About this task
Set down each line of the data exactly, but not the pictures.
(Given material)
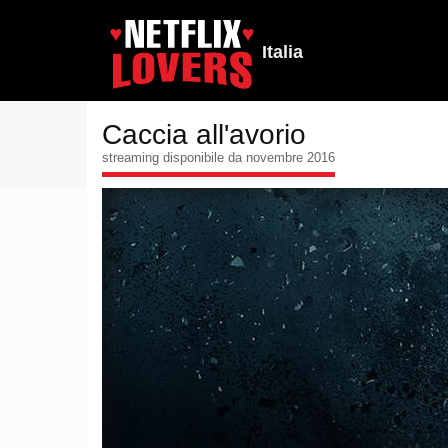
Italia
Caccia all'avorio
streaming disponibile da novembre 2016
(End Given material)
Worked solution
Italia
Caccia all'avorio
streaming disponibile da novembre 2016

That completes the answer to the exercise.